Want them to remember you at audition time? Start now...


So, you're a high school performer and auditions for college theater programs are still months away, maybe even a year or more. But wouldn't it be nice for college directors to know you and be familiar with your work when you come in the door?


In the "olden days" before social media, whenever I was in a show, I would have post cards printed with my headshot or a character shot on one side, and on the reverse side, info about the show, the venue or tour, the role I was playing, etc. and I would send it to every casting director, talent agent, director, musical director I knew. Basically, anyone I might be auditioning for. That way, even though they might not make it to the show, they would know some of the roles I had played, shows I had done, who I had worked with and where, and that I was working! In radio, they say you have to hear something seven times before it sticks in your head. After a half dozen or more post cards with my cute little mug came across someone's desk, I figured perhaps they're thinking, "gee, this guy is working a lot. Perhaps I better go see him." Or, even better, "you know, he'd be the right type for X in this upcoming show..." Of course, you still have to audition and get hired, but how much better to be a (somewhat) known commodity coming in the door than having that first audition be like a cold call?
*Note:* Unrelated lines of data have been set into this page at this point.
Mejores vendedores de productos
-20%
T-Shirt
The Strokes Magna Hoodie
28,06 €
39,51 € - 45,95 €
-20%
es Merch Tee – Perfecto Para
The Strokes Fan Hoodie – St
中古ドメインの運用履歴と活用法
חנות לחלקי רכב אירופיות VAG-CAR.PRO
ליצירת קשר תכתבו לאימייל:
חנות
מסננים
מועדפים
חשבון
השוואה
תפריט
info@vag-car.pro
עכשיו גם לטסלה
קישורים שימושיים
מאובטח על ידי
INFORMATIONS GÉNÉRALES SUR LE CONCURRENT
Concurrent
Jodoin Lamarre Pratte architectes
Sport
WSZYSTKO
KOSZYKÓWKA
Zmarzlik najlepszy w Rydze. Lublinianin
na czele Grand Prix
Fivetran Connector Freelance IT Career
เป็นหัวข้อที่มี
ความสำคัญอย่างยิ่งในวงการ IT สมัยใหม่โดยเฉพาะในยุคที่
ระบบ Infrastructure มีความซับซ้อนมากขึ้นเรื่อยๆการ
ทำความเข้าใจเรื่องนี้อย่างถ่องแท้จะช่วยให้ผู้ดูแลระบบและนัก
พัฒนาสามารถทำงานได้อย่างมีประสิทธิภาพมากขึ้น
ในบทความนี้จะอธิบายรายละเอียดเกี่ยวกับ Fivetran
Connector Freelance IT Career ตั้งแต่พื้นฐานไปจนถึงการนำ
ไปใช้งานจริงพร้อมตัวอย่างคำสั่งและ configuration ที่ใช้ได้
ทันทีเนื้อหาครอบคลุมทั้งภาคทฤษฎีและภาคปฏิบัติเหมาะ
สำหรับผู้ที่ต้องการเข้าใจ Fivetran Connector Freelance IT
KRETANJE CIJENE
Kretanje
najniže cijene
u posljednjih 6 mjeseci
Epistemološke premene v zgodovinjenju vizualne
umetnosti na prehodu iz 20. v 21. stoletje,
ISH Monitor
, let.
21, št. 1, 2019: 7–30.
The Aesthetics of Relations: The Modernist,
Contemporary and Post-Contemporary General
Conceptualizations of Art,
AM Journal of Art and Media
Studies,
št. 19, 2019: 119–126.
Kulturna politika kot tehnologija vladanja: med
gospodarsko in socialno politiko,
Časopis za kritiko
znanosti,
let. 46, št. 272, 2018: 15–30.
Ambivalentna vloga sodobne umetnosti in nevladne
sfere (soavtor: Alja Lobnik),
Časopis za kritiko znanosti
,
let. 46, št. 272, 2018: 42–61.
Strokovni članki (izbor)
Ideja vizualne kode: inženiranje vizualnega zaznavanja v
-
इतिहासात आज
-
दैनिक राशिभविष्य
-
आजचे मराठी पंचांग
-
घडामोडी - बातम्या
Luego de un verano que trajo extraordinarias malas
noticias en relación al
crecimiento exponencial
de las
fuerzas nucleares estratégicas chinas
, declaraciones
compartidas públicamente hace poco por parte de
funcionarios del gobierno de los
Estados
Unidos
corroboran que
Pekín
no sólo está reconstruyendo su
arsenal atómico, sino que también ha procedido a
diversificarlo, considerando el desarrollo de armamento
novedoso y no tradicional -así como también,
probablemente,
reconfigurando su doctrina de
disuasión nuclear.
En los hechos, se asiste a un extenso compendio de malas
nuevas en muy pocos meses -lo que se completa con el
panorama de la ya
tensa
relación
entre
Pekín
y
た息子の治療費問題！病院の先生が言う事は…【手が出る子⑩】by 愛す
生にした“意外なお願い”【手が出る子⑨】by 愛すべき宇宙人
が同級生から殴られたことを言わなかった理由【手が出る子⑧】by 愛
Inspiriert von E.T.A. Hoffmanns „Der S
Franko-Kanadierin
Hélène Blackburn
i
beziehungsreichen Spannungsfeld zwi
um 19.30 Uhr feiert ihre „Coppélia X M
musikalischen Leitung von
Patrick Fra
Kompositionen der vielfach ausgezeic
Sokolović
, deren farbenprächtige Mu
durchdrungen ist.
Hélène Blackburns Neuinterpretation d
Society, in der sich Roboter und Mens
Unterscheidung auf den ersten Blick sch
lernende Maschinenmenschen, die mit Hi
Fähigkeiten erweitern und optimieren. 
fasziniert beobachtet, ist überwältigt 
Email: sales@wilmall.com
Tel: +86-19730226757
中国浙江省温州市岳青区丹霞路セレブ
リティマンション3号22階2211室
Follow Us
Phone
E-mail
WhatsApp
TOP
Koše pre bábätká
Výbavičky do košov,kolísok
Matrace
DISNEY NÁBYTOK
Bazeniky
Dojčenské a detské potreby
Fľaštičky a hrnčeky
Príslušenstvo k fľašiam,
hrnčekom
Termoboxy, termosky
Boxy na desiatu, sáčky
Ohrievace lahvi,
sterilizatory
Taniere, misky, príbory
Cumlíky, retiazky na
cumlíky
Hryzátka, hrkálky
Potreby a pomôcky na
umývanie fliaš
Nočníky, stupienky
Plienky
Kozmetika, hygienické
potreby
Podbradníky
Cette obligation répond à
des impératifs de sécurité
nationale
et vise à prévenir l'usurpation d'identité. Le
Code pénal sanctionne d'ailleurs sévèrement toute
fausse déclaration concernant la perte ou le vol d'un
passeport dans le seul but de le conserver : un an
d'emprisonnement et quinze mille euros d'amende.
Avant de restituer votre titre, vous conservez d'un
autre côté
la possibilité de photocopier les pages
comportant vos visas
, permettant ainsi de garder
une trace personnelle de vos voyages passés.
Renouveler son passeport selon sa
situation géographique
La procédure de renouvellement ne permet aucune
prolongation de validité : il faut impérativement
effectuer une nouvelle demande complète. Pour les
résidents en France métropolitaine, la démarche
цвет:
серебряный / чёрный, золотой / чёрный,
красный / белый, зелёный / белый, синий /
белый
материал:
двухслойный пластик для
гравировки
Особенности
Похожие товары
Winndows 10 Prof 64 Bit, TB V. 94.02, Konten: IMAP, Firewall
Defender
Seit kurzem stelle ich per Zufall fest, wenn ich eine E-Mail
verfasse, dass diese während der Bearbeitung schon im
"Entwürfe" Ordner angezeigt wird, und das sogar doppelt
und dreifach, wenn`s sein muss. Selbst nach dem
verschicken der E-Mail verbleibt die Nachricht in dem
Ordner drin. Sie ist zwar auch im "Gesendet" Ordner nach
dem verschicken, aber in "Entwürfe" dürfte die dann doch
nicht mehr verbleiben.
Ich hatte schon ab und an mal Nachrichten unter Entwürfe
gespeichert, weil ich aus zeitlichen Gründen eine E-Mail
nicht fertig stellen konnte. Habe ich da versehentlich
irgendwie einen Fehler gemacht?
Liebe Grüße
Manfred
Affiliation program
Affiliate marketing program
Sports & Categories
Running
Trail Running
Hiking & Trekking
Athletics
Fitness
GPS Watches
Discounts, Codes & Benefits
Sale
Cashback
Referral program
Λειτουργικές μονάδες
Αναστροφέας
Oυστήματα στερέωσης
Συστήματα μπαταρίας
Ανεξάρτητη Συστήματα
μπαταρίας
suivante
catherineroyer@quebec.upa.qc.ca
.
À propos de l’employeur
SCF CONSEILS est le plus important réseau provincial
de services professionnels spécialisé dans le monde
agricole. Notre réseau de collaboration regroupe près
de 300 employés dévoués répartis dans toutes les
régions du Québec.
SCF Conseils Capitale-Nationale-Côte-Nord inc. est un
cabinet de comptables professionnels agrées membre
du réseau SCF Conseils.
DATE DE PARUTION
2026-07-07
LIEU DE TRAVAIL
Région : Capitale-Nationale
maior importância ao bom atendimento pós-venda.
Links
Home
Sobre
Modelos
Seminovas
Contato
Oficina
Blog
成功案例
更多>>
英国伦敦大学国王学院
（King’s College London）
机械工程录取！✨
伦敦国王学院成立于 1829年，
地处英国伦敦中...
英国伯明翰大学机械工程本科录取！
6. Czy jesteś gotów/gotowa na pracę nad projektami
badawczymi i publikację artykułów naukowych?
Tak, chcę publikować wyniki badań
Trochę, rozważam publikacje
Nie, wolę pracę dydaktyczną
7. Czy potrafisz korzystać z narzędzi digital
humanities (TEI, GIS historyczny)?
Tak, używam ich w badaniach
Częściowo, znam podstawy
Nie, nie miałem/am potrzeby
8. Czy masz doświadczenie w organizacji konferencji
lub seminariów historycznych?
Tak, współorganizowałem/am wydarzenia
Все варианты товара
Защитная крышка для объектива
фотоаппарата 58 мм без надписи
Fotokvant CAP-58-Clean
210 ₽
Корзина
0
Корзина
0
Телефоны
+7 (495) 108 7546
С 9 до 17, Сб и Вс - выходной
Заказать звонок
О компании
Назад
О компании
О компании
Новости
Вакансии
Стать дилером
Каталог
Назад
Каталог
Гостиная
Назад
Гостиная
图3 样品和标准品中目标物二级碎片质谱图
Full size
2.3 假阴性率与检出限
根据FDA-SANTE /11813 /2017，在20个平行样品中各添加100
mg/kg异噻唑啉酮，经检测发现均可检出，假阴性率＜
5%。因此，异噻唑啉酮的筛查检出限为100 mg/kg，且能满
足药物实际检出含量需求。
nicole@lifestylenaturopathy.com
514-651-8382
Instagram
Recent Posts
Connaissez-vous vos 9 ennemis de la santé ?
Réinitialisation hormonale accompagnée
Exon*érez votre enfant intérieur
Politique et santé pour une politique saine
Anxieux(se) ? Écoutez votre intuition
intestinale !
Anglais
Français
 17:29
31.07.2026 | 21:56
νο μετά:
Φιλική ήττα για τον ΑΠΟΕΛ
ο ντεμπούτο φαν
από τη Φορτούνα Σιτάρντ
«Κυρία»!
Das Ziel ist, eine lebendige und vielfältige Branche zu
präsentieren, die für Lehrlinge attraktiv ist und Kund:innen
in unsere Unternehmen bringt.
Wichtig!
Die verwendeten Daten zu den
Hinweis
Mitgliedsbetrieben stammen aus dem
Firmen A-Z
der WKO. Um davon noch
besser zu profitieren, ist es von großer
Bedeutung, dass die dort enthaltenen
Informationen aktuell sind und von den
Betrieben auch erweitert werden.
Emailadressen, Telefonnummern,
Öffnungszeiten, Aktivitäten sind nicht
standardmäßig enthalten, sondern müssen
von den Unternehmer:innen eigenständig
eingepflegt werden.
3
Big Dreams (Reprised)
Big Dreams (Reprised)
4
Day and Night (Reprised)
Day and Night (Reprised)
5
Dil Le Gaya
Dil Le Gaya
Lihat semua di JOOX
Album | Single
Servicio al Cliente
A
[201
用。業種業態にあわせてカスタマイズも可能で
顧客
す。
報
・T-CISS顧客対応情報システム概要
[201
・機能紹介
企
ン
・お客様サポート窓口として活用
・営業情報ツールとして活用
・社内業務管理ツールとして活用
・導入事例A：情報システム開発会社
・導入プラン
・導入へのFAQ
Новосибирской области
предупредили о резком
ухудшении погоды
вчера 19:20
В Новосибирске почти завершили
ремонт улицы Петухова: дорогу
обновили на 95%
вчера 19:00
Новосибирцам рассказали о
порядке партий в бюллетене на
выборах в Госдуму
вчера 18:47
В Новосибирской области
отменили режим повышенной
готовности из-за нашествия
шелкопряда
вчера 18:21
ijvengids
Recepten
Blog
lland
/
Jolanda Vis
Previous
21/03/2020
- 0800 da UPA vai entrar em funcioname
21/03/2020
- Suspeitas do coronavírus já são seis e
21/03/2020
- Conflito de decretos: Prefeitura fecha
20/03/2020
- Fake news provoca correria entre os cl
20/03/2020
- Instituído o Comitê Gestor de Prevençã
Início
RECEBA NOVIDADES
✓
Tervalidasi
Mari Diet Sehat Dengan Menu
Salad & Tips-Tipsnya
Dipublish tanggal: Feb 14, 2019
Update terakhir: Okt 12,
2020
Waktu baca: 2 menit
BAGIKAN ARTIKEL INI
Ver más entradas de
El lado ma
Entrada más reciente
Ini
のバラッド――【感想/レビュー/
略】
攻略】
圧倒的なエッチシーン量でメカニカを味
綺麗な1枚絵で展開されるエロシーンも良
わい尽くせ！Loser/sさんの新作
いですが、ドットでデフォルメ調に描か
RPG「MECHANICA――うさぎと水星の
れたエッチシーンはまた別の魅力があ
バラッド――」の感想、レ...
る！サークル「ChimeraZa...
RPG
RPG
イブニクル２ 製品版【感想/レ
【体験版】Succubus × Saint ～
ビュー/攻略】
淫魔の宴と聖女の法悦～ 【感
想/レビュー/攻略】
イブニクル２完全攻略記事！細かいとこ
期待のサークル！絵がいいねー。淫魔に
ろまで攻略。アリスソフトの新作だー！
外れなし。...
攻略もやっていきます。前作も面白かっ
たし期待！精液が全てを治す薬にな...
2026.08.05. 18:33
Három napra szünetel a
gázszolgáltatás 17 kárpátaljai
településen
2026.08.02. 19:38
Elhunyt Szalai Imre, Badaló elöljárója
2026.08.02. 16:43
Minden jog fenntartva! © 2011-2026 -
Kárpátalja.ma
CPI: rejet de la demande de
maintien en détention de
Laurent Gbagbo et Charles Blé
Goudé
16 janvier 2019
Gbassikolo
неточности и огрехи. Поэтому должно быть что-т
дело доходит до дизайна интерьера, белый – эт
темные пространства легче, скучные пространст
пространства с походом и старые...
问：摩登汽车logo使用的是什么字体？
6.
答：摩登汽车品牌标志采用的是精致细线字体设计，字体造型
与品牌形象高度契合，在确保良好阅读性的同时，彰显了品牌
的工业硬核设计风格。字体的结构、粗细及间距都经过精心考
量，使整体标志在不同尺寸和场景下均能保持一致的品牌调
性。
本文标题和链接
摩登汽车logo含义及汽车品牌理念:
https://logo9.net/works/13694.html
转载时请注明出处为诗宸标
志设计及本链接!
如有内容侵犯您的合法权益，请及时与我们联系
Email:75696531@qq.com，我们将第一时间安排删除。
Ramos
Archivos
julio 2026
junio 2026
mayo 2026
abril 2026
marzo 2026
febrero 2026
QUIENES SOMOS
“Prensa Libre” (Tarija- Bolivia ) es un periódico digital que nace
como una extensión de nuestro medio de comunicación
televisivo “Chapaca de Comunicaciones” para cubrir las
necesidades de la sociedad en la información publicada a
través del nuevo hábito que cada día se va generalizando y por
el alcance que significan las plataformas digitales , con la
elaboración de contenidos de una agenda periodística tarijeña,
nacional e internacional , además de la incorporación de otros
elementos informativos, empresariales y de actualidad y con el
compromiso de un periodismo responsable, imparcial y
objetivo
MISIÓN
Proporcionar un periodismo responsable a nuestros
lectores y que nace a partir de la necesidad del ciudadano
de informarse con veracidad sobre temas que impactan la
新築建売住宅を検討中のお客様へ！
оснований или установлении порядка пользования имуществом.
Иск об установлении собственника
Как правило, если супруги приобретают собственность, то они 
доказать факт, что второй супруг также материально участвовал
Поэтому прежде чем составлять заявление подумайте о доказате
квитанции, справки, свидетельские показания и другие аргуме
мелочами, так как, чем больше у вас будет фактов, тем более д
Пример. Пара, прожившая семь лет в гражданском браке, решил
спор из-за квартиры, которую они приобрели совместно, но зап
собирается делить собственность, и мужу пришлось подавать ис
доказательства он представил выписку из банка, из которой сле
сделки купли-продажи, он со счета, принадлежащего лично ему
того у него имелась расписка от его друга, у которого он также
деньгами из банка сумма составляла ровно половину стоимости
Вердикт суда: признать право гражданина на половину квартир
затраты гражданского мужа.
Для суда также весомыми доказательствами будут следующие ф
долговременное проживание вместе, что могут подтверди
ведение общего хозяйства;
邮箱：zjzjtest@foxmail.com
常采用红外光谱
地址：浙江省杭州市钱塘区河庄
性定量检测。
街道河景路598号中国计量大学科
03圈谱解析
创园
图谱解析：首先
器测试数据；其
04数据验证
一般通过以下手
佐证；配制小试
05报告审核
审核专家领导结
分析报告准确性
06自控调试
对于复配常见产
In today's world with social media not only do you save a lot on printing costs and postage, it's much easier to get that exposure on your Facebook, Instagram, Twitter page. We advise our College Audition Prep Weekend students after they've had an opportunity to meet and work with college directors to first thank them in an email for what they've learned and express an interest in the director's program. Then follow up any time they are in a show at their school, community theater or even better, professional gig with a quick, concise post through their social media or an email including all the information mentioned above. If you happen to have photos of your performance or promo video that features you- post it on your Youtube channel (yes, you should start building one that features vignettes of your work). You can share that link in social media posts as well. One word of caution: don't be a pest. You'll be self-defeating if you are too persistent. Remember the old show biz adage: "Leave 'em wanting more."


As with any business, it is as much about savvy networking as it is talent. You're not just auditioning, you're building relationships, and you never know when a relationship will be helpful. Even if a college director (or casting director) can't use you, they may remember you and suggest you to a colleague who has a need for your type. Remember, directors are looking for talent. They need talented people in their programs. With just a little effort, they will remember you come audition time.